The primary objective of this study was to determine the differences in efficacy between denosumab and zoledronate in preventing secondary vertebral compression fractures (VCFs). Our findings demonstrate that twice-yearly administration of denosumab compared with conventional zoledronate significantly reduces the early risk of secondary VCFs among postmenopausal women following vertebroplasty. However, this advantage was confined to the first year and was not sustained at 24 months. Clinicians should consider denosumab as a preferential option over bisphosphonates when managing osteoporotic women at high risk of early secondary VCFs.
BackgroundDenosumab and zoledronate, both recognized as first-line antiresorptive agents, are among the most widely administered drugs for osteoporotic patients experiencing vertebral compression fractures (VCFs). To date, no head-to-head study has been individually powered to compare their efficacy in secondary VCF prevention.

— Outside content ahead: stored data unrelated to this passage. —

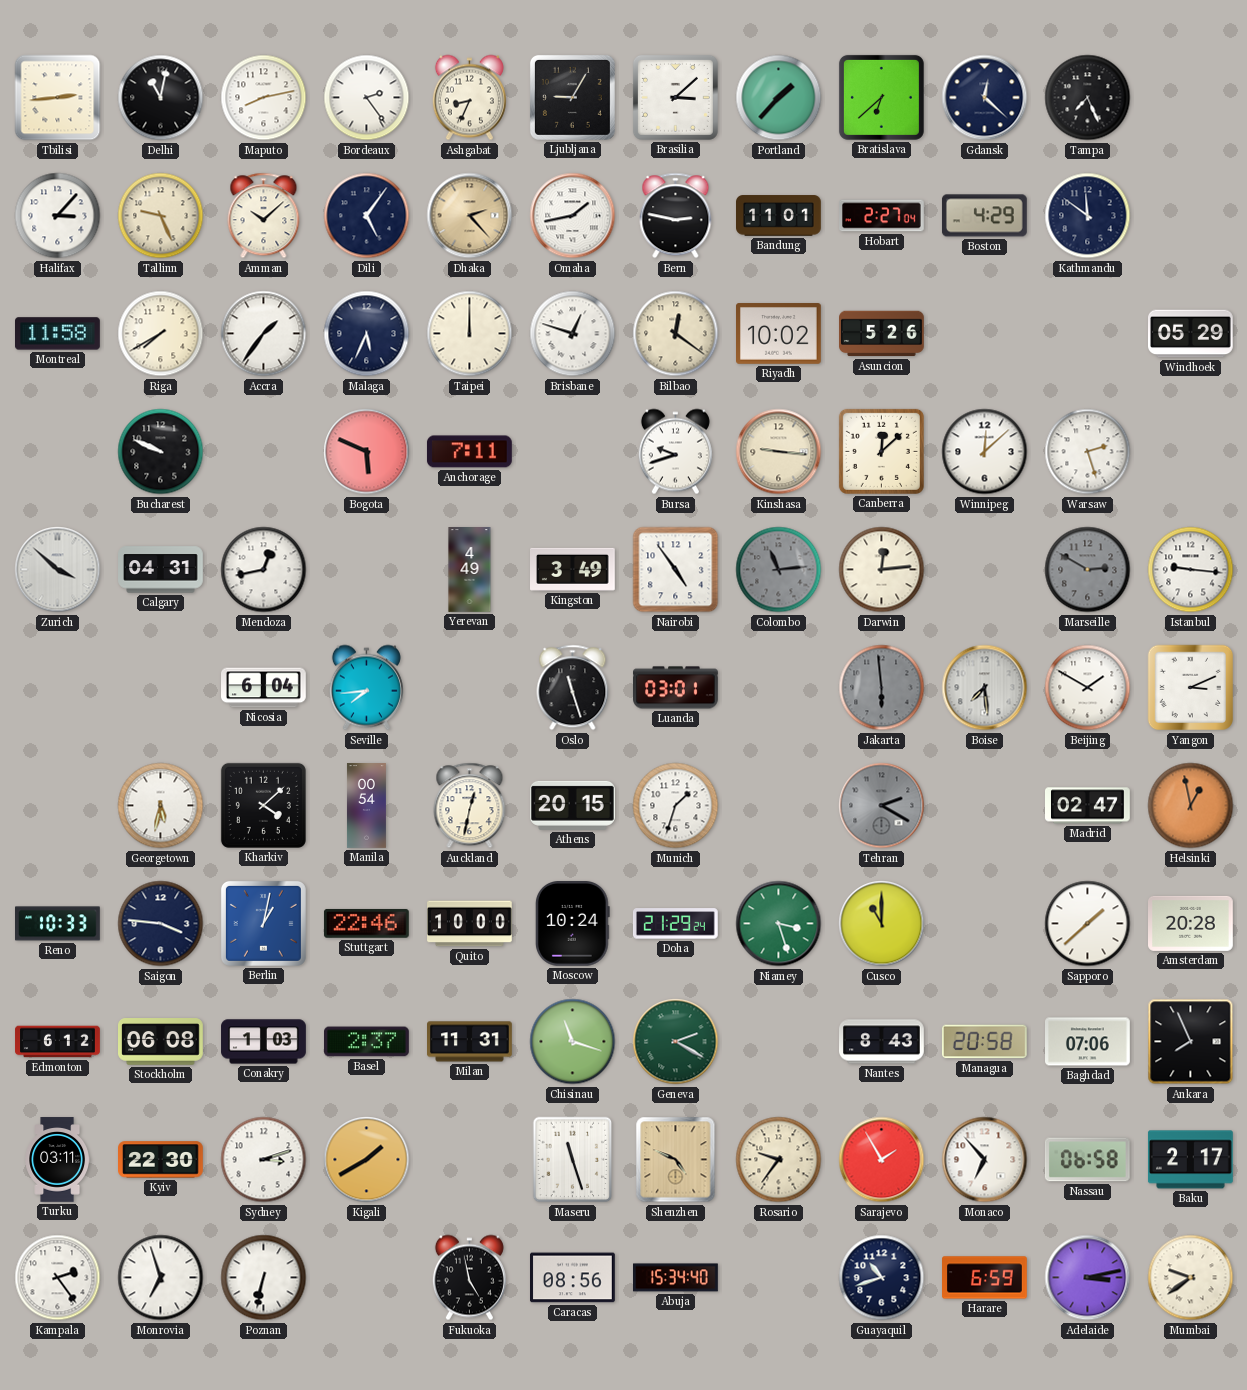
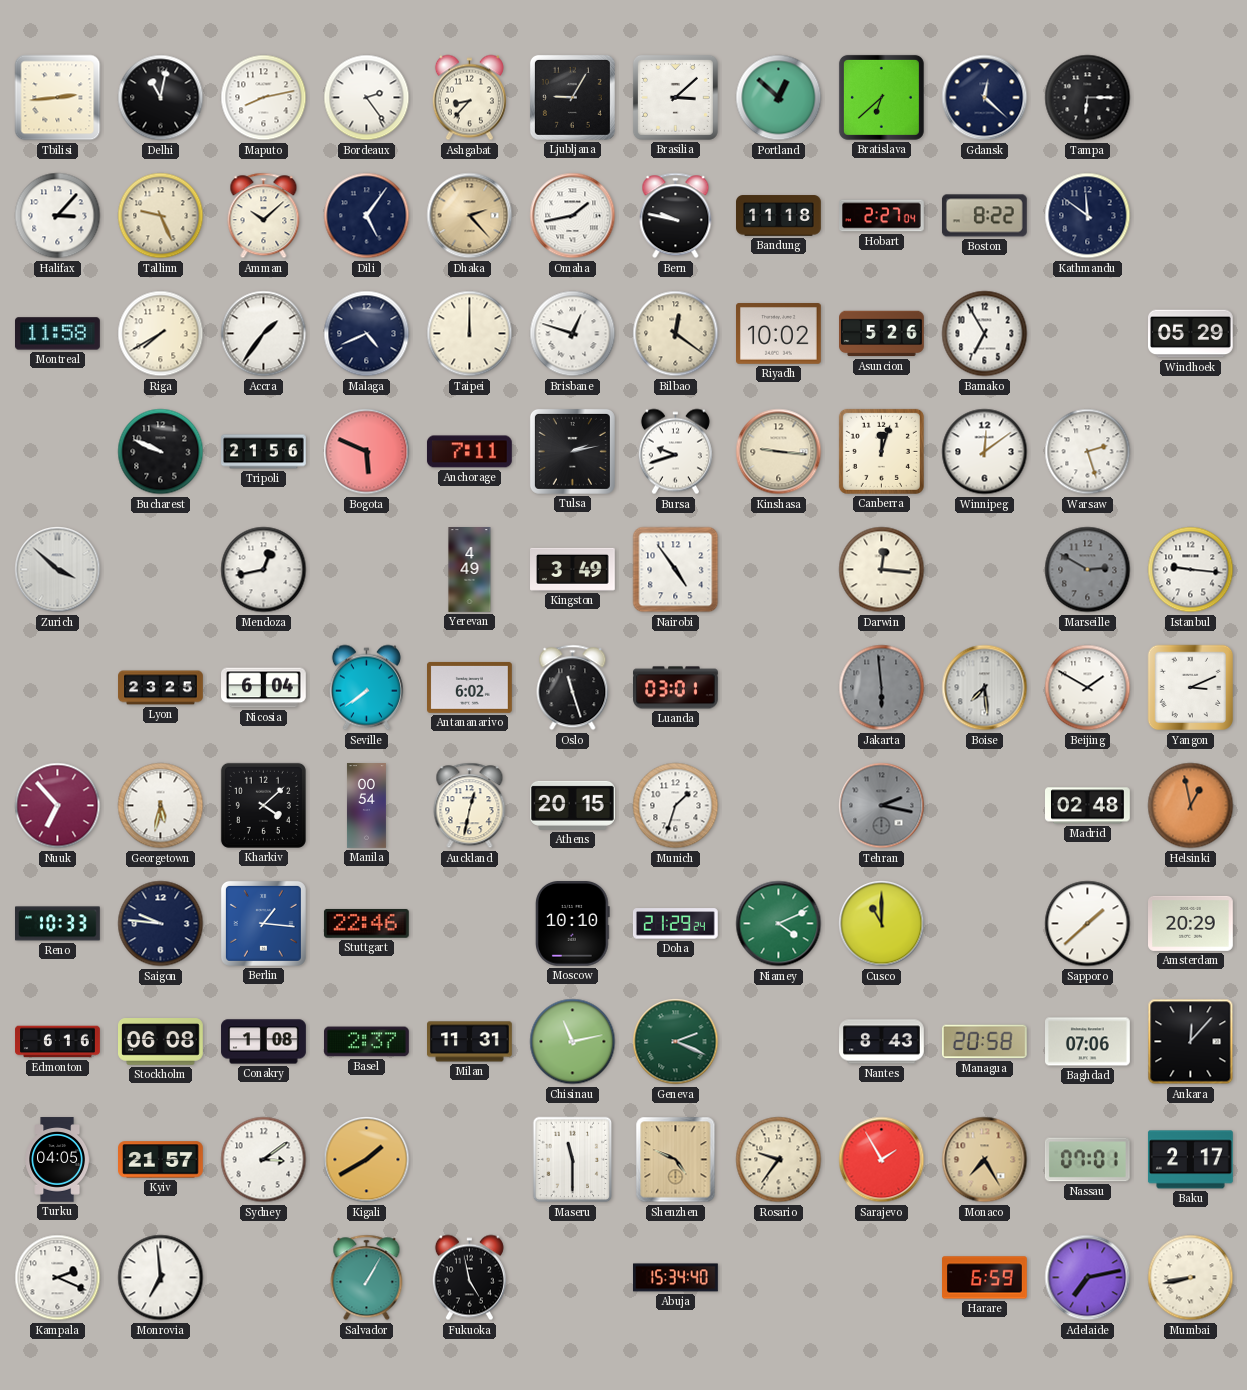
Ashgabat: 8:34 -> 8:37
Portland: 1:37 -> 12:52
Tampa: 7:26 -> 6:15
Bern: 2:47 -> 9:47
Bandung: 11:01 -> 11:18
Boston: 4:29 -> 8:22
Malaga: 5:34 -> 4:41
Bamako: none -> 6:55
Tripoli: none -> 21:56
Tulsa: none -> 2:13
Canberra: 12:08 -> 12:03
Winnipeg: 12:08 -> 12:09
Calgary: 04:31 -> none
Colombo: 11:14 -> none
Darwin: 12:14 -> 12:16
Lyon: none -> 23:25
Seville: 7:44 -> 7:39
Antananarivo: none -> 6:02
Nuuk: none -> 6:53
Tehran: 2:20 -> 2:17
Madrid: 02:47 -> 02:48
Saigon: 3:46 -> 9:46
Berlin: 1:02 -> 1:16
Quito: 10:00 -> none
Moscow: 10:24 -> 10:10
Niamey: 3:27 -> 4:11
Amsterdam: 20:28 -> 20:29
Edmonton: 6:12 -> 6:16
Conakry: 1:03 -> 1:08
Chisinau: 11:18 -> 11:13
Geneva: 2:20 -> 2:19
Ankara: 7:56 -> 12:07
Turku: 03:11 -> 04:05
Kyiv: 22:30 -> 21:57
Sydney: 3:12 -> 3:09
Maseru: 11:27 -> 11:30
Monaco: 6:53 -> 7:25
Monaco dial: white -> champagne
Nassau: 06:58 -> 07:01
Kampala: 2:24 -> 2:19
Monrovia: 6:57 -> 6:59
Poznan: 6:32 -> none
Salvador: none -> 1:05
Caracas: 08:56 -> none
Guayaquil: 10:42 -> none
Adelaide: 3:13 -> 7:13
Mumbai: 9:39 -> 8:43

PurposeTo evaluate the comparative preventive efficacy of denosumab versus zoledronate against secondary VCFs in postmenopausal women with primary osteoporosis and pre-existing VCFs.
MethodsPostmenopausal women who underwent vertebroplasty for osteoporotic VCFs at our medical center were prospectively enrolled. Eligible participants were randomly assigned to receive either the denosumab regimen (Den-arm) or the zoledronate regimen (Zol-arm) following spinal intervention for a duration of 2 years. The primary endpoint was the occurrence of new morphometric VCFs identified on lateral radiographs. Secondary endpoints included new clinical VCFs, bone mineral density (BMD), and serum bone turnover markers.
ResultsAs of December 2025, complete study follow-up was confirmed for 313 subjects (155 randomized to the Den-arm and 158 to the Zol-arm). New morphometric VCFs occurred significantly less frequently in the Den-arm compared with the Zol-arm at 12 months (2.0% vs. 7.6%, P = 0.031), but the overall incidence was comparable at 24 months (5.8% vs. 8.2%, P > 0.05). The 24-month Kaplan–Meier analysis estimated a lower cumulative incidence of new clinical VCFs in the Den-arm versus the Zol-arm (2.0% vs. 6.9%, log-rank P = 0.030). Significant differences were observed in the percent change in lumbar BMD from baseline, favoring the Den-arm over the Zol-arm at 6 and 12 months after treatment initiation (P < 0.001 and P < 0.05, respectively). The Den-arm also showed greater decreases in the bone resorption marker s-CTX from baseline compared with the Zol-arm at 3 and 6 months after treatment (P < 0.05).
ConclusionAmong postmenopausal women with prevalent osteoporotic VCFs, the administration of denosumab versus zoledronate demonstrated superior efficacy in preventing early secondary VCFs within the first year. However, this short-term advantage was not maintained at 24 months, as both agents showed comparable overall morphometric VCF incidence by the end of the study period. Further research with extended follow-up is warranted to clarify the long-term comparative efficacy of denosumab versus other anti-osteoporosis agents.